I didn’t always know how to say that. Because for most of my early adulthood (up until I had a kid, at 26) there wasn’t even a question that frequent sleepovers would happen, only the exact frequency or the location, I didn’t recognize this as a need I had. Once I had my first nesting partner (who later became my ex-husband), I never slept alone - on nights he wasn’t home I had other partners who could come sleep in my bed, an exciting change from a date night ending in theirs or in coming home to my nesting partner. Even once that relationship ended, my other partner still managed sleepovers as often as not (and we eventually lived together with his other partner, so the schedule formalized into half time) so I became aware that I fell asleep easier and preferred sleeping with someone, but it was never something I lacked for long periods of time. But that had been an “automatic” transition. We both preferred sleeping with other people to sleeping alone, not choosing to when we could was never even a question, and my assumption that it was important to everyone and only logistics would get in the way of sleeping with a partner rolled on unquestioned until I was 29.
I was in a serious but non-nesting, and intending to stay that way, relationship for the first time since having kids. I’d had a few flings (some including sleepovers!) but nothing that felt deep, in the middle term between my post-partum several month dating break, and meeting this new partner. We’d been seeing each other, depending whose calendar you believed, either 6 or 8 months, and now were seeing each other at least weekly. But we’d never slept in the same place. I’d stated it as an option, I’d hinted, I’d outright invited him both in advance and spontaneously, but there was always a reason it was no good, and I was starting to feel really rejected over it. Instead of saying I was feeling really hurt by his rejection of my offer to start occasionally sleeping in the same place, because to me that offer was proof our relationship was as serious as I thought it was getting, I just kept asking, and then got kind of shitty at him about his excuses not to and how thin they were, and then dropped it for a couple weeks, repeat. He never offered more than thin excuses for why today (or next week) was no good, and never told me anything about his feelings on the issue.
So, at some point, this became an argument. I started it by claiming that he didn’t care about me or our relationship because he’d neither accept my invitations nor ‘give me a real reason why he couldn’t, even weeks in advance, plan a sleepover.’ This was met with “I never want to sleep over anywhere that isn’t my own bed, and how can you measure our relationship with something so shallow?!” I was flabbergasted, and crying, and angry, all at once. What the hell did he mean, so shallow? Not leaving after sex/a date was clearly a sign of intimacy that he was refusing me, and he was calling my view of our relationship as too shallow? And we argued about it for way too long, and both got really upset, before he finally explained that where he sleeps means absolutely nothing about intimacy to him, but routine, and his own bed, and his things all around him, made it much less likely that his on and off insomnia decided to rear its head; but my measuring a relationship that he also thought was becoming way more serious, and pretty quickly, by something he thought of as meaningless, was making him feel like his vulnerability was worthless to me, and like I couldn’t see that he also had feelings because I wasn’t getting what I wanted.
That conversation is where I learned a valuable lesson about checking people’s assumptions about “relationship milestones” before we’re close to them.
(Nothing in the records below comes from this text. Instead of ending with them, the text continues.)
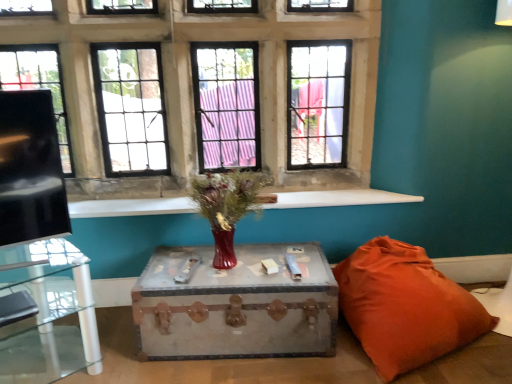 This screenshot has width=512, height=384. What do you see at coordinates (405, 306) in the screenshot?
I see `orange fabric pillow at lower right` at bounding box center [405, 306].

The image size is (512, 384). What are the coordinates of `clear glass table at left, the 2th table when ordered from right to left` in the screenshot? It's located at (48, 314).

What do you see at coordinates (236, 305) in the screenshot?
I see `rustic metal trunk at center, positioned as the 2th table in left-to-right order` at bounding box center [236, 305].

Describe the element at coordinates (192, 85) in the screenshot. The image size is (512, 384). I see `matte glass window at center` at that location.

In order to click on orange fabric pillow at lower right in this screenshot , I will do `click(405, 306)`.

Does point (474, 325) lie in front of point (190, 256)?

That is True.

Would you say orange fabric pillow at lower right is inside or outside rustic metal trunk at center, the 1th table in the right-to-left sequence?

orange fabric pillow at lower right is not enclosed by rustic metal trunk at center, the 1th table in the right-to-left sequence.

At what (x,y) coordinates should I click in order to perform the action: click on pillow on the right of rustic metal trunk at center, positioned as the 2th table in left-to-right order. Please return your answer as a coordinate pair (x, y). Looking at the image, I should click on pos(405,306).

From a real-world perspective, which is physically above, orange fabric pillow at lower right or rustic metal trunk at center, positioned as the 2th table in left-to-right order?

orange fabric pillow at lower right.

Who is shorter, white marble window sill at center or rustic metal trunk at center, positioned as the 2th table in left-to-right order?

white marble window sill at center is shorter.

From the image's perspective, is white marble window sill at center located beneath rustic metal trunk at center, positioned as the 2th table in left-to-right order?

No, from the image's perspective, white marble window sill at center is not below rustic metal trunk at center, positioned as the 2th table in left-to-right order.

Is white marble window sill at center further to the viewer compared to rustic metal trunk at center, the 1th table in the right-to-left sequence?

That is True.

Is white marble window sill at center oriented towards rustic metal trunk at center, positioned as the 2th table in left-to-right order?

No.

Is matte glass vase at center placed right next to clear glass table at left, the 2th table when ordered from right to left?

No.

Is matte glass vase at center taller than clear glass table at left, which is counted as the first table, starting from the left?

No, matte glass vase at center is not taller than clear glass table at left, which is counted as the first table, starting from the left.

Where is `houseplant above the clear glass table at left, which is counted as the first table, starting from the left (from a real-world perspective)`? The image size is (512, 384). houseplant above the clear glass table at left, which is counted as the first table, starting from the left (from a real-world perspective) is located at coordinates (226, 206).

How far apart are matte glass vase at center and clear glass table at left, which is counted as the first table, starting from the left?

matte glass vase at center is 76.82 centimeters from clear glass table at left, which is counted as the first table, starting from the left.

From a real-world perspective, is clear glass table at left, the 2th table when ordered from right to left, positioned above or below matte glass vase at center?

clear glass table at left, the 2th table when ordered from right to left, is situated lower than matte glass vase at center in the real world.

Is clear glass table at left, which is counted as the first table, starting from the left, not near matte glass vase at center?

No, clear glass table at left, which is counted as the first table, starting from the left, is not far from matte glass vase at center.

Between point (49, 352) and point (239, 190), which one is positioned behind?

The point (239, 190) is farther.

Does clear glass table at left, the 2th table when ordered from right to left, turn towards matte glass vase at center?

No, clear glass table at left, the 2th table when ordered from right to left, is not oriented towards matte glass vase at center.

Identify the location of pillow beneath the clear glass table at left, which is counted as the first table, starting from the left (from a real-world perspective). [x=405, y=306].

Considering their positions, is clear glass table at left, the 2th table when ordered from right to left, located in front of or behind orange fabric pillow at lower right?

Clearly, clear glass table at left, the 2th table when ordered from right to left, is in front of orange fabric pillow at lower right.

Who is shorter, clear glass table at left, which is counted as the first table, starting from the left, or orange fabric pillow at lower right?

orange fabric pillow at lower right.

Consider the image. From the image's perspective, would you say white marble window sill at center is positioned over matte glass vase at center?

Correct, white marble window sill at center appears higher than matte glass vase at center in the image.

From a real-world perspective, is white marble window sill at center above or below matte glass vase at center?

In terms of real-world spatial position, white marble window sill at center is below matte glass vase at center.

Would you say matte glass vase at center is part of white marble window sill at center's contents?

No, white marble window sill at center does not contain matte glass vase at center.

Is white marble window sill at center positioned with its back to matte glass vase at center?

That's not correct — white marble window sill at center is not looking away from matte glass vase at center.

Is rustic metal trunk at center, positioned as the 2th table in left-to-right order, placed right next to matte glass window at center?

No.

From the picture: Is rustic metal trunk at center, positioned as the 2th table in left-to-right order, wider than matte glass window at center?

Yes.

Considering the positions of objects rustic metal trunk at center, positioned as the 2th table in left-to-right order, and matte glass window at center in the image provided, who is behind, rustic metal trunk at center, positioned as the 2th table in left-to-right order, or matte glass window at center?

matte glass window at center is behind.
Because I’d been with a bunch of people in a row who also believed sleepovers were a milestone, and sleeping in someone’s space was a sign of intimacy, I hadn’t even considered that not everyone might feel that way. And both of us had assumed that the other holding a different position on how important something was meant that the other didn’t care as much as we did, and as we had hoped they would. We came to an understanding, that afternoon, and over time we’ve come to compromises, but a lot of the time, I still sleep alone, and I’d still rather not; and many of the nights he “sleeps over,” insomnia finds him and he has a shitty day the next day and I thank him profusely and make the good coffee. Finding out what’s a ‘need,’ what’s a ‘want,’ and what’s an expectation you have of ‘a certain relationship level’ is an ongoing process, but talking about it a step before you’re there might save you the fight, and let you skip straight to the conversation.